Waters contends that "the future is local." Just as there is a greater emphasis on buying locally grown and sourced food, many consumers are focusing more on supporting local community efforts, and they want the stores they frequent to do so as well.
Scarborough, Maine-based Hannaford, whose 179 stores serve New England and New York, incorporated its support for locally produced food into a cause-marketing program that backs Keep Local Farms, an organization based in Hatfield, Mass., that supports New England dairy farmers. Not only did Hannaford use in-store marketing materials to call out products sourced from local farmers, but it also donated part of the proceeds from sales of reusable shopping bags and solicited customer donations at checkout. The program tied in to the company's longstanding focus on environmental sustainability and healthy eating in a less-than-obvious manner, allowing it to stand out from the crowd.
More is more
Hannaford's Keep Local Farms efforts call attention to another key element of a successful cause-marketing program: It needs to draw upon multiple touch points. Placing collection canisters at each register with a sign declaring "Please give to Cause X" probably won't raise all that much money, let alone earn your brand much customer goodwill or loyalty.

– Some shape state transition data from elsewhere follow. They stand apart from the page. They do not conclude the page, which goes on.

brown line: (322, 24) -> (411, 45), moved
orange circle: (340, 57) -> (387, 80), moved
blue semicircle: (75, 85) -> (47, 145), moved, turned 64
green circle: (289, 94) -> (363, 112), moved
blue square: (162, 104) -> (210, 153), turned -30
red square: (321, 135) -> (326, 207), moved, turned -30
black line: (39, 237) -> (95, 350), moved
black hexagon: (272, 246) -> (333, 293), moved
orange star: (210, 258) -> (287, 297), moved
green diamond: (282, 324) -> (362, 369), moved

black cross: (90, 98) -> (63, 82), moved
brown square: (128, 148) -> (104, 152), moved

As part of its 2011 Partners in Hope campaign against breast cancer, Springfield, Mass.-based Big Y, which has 61 stores in Connecticut and Massachusetts, solicited customer donations, offering special pink ribbons for $1. But Big Y also donated a portion of the proceeds from its produce and floral departments during October, and from the sale of specially marked products–so-called purchase-trigger donations–in other departments as well. What's more, its pharmacies donated $5 for every new prescription, including those transferred from other pharmacies. In effect, each Big Y store offered numerous reminders and calls to action. And taking its campaign out of the store confines, Big Y co-sponsored mammogram screenings with local health providers and radio stations.
To gain the attention and participation of more customers, try combining elements within a single campaign. For example, have cashiers ask for donations at checkout, and also locate baskets at the front of the store with signage asking customers to donate a can of food. Offering multiple opportunities helps cast a wider net and deflects from any one element's shortcomings.

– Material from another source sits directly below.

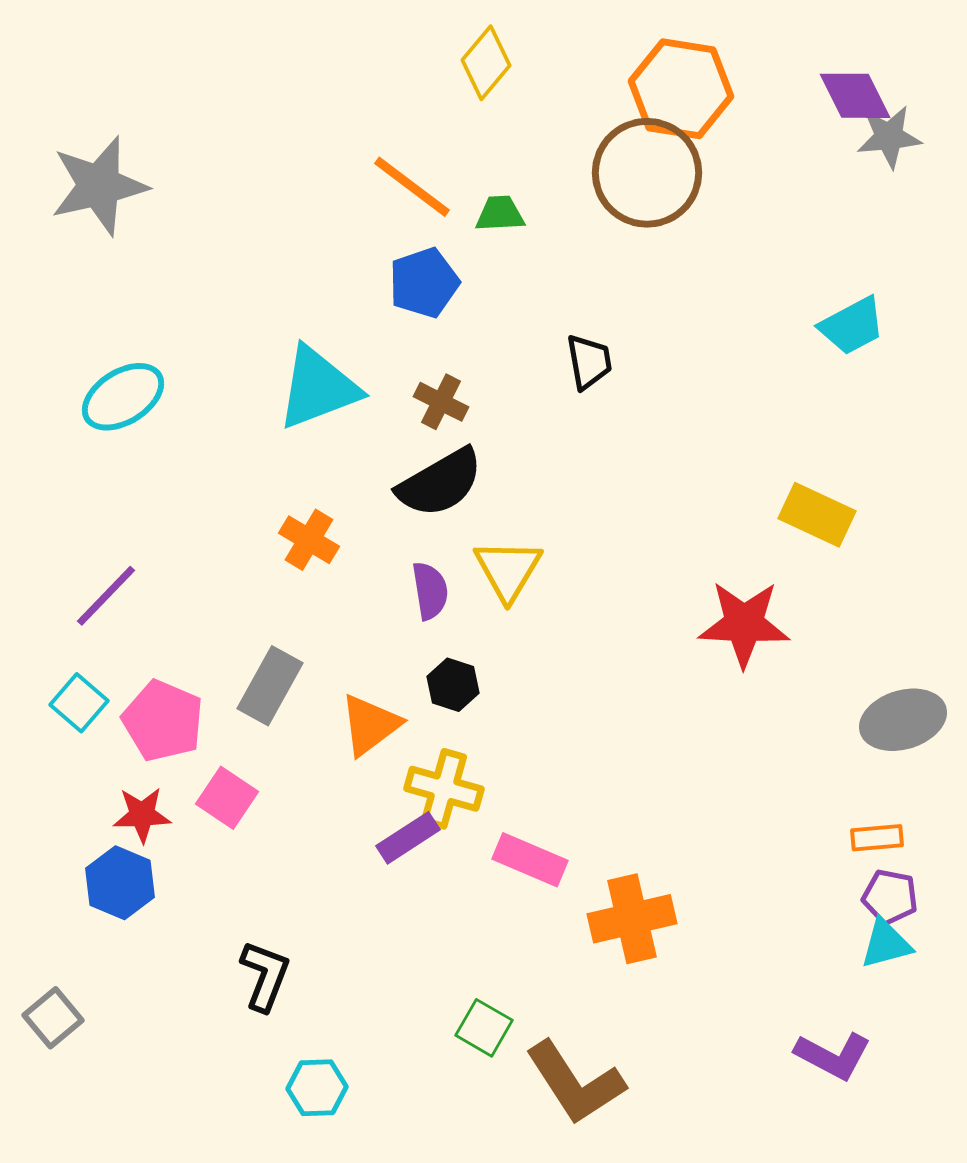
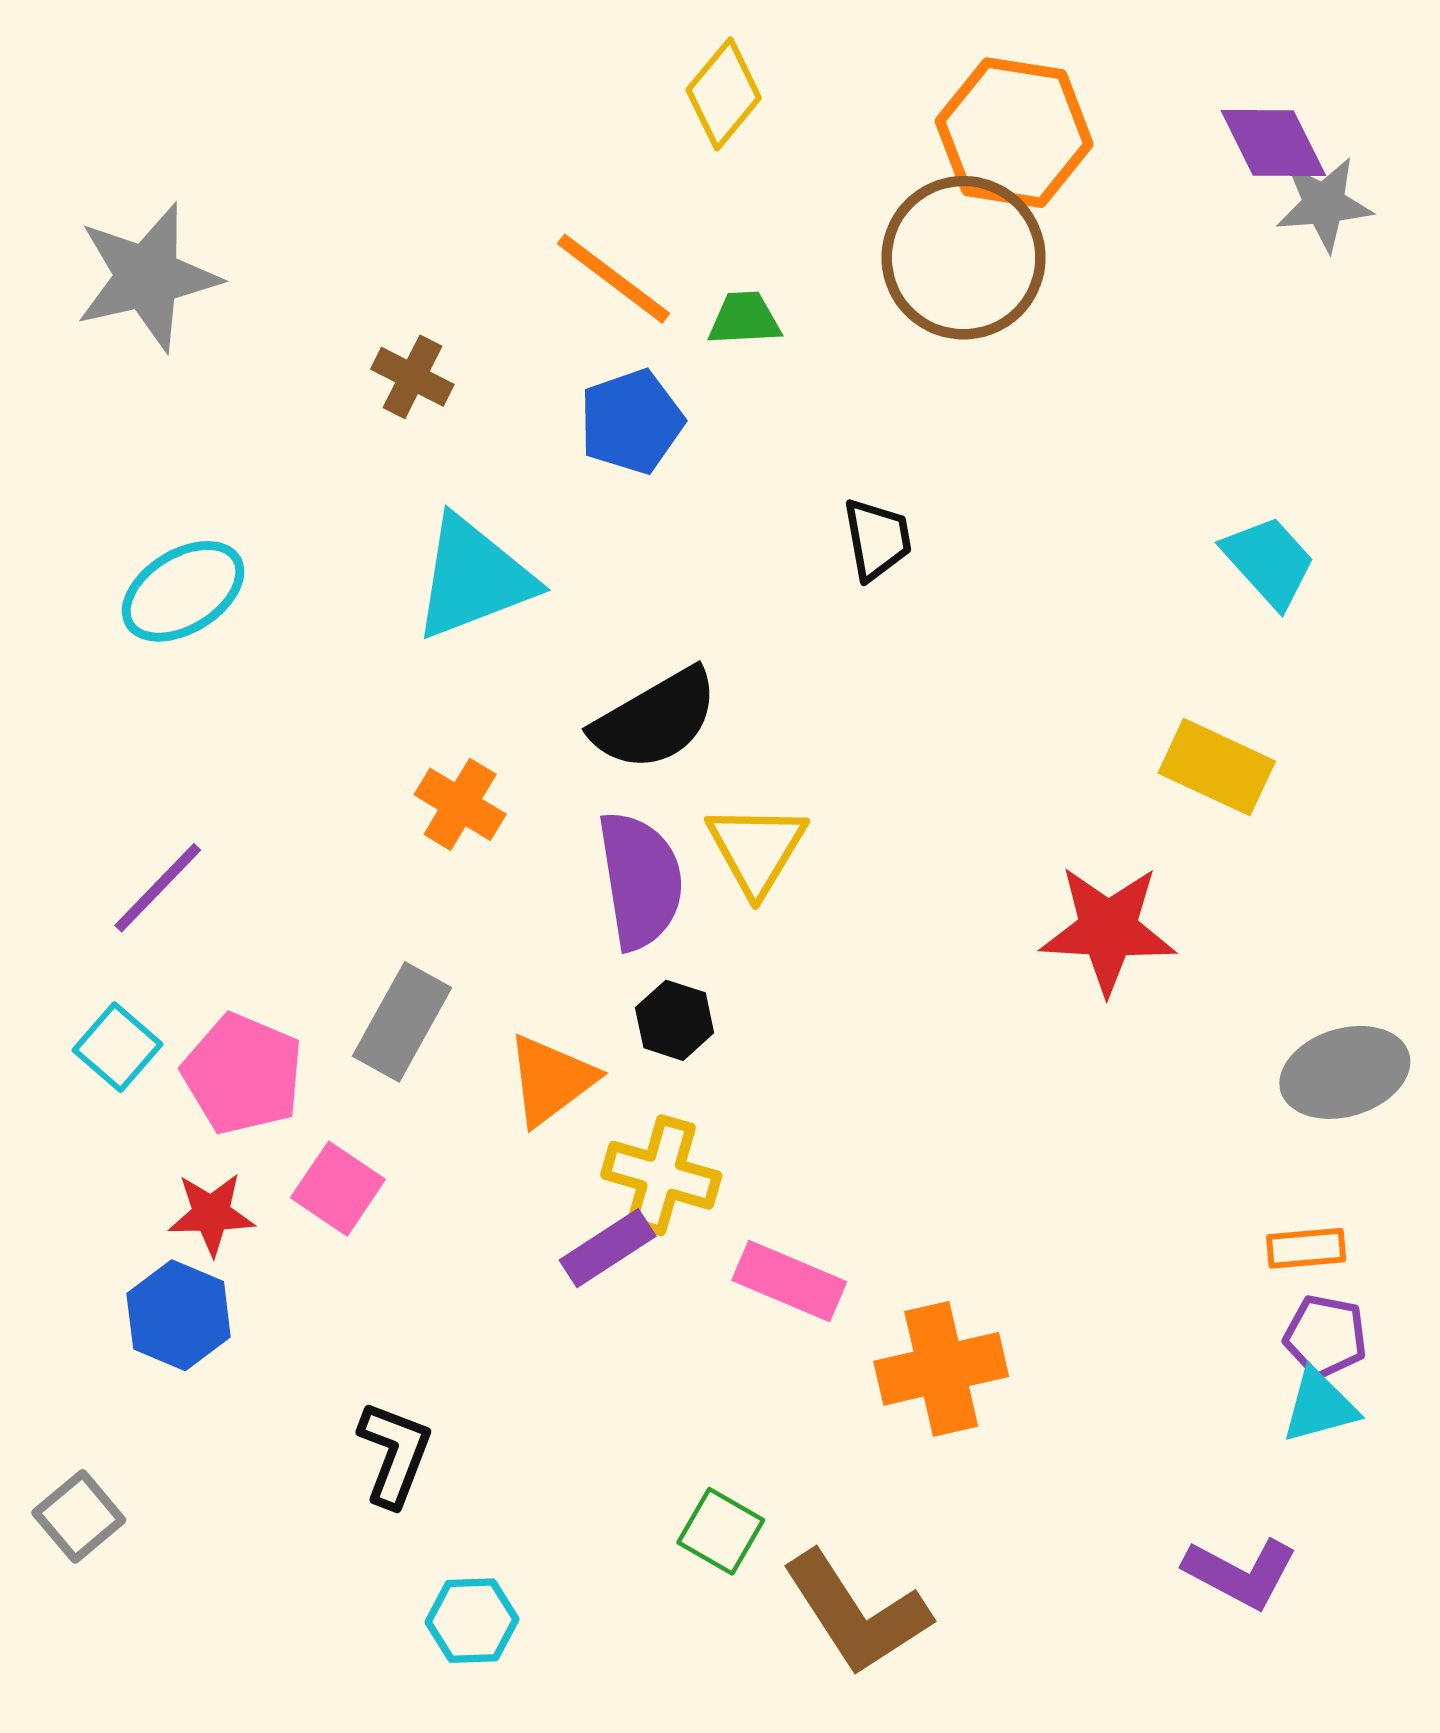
cyan trapezoid: (852, 326) -> (1269, 562), moved, turned -104
brown cross: (441, 402) -> (412, 377), moved
purple semicircle: (430, 591) -> (640, 880), size x1.6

Purchase-trigger donations in particular are falling out of favor with increasingly skeptical consumers and with marketers as well. "It's easy to say, 'If you buy this product in March, we're going to make a donation.' But from a brand standpoint that's not a good long-term successful play," says Barkley's Swenson. "Simply doing a product promotion that lasts a month and then it's over and everyone forgets about it, that's when consumers say, 'That's a product promotion; that's not cause marketing.'"
Retailers are scrutinizing purchase-trigger promotions more carefully, Waters says. At the same time, more and more marketers are encouraging customers to "check in" via location-based services such as Foursquare by making a donation for each such check-in.

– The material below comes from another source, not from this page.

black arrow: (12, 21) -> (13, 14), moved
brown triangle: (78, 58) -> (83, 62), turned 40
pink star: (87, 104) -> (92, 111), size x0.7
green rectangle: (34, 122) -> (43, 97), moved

Virtual check-ins and other forms of social media, such as offering to make a donation for each retweet of a message raising awareness of the cause, can have the added benefits of helping to spread the word about your brand's involvement and providing a way to measure the effectiveness of the campaign.
Of course, the amount of money raised in support of the cause is the best way to measure a cause-marketing campaign's effectiveness. The cause itself, rather than the benefits your company can reap from its association with the cause, should be the priority, say experts.
"Companies and brands must make sure the program is transparent," Swenson says. "You need to make sure consumers are 100 percent clear they know where their money is going. It's no longer good enough simply to promote awareness."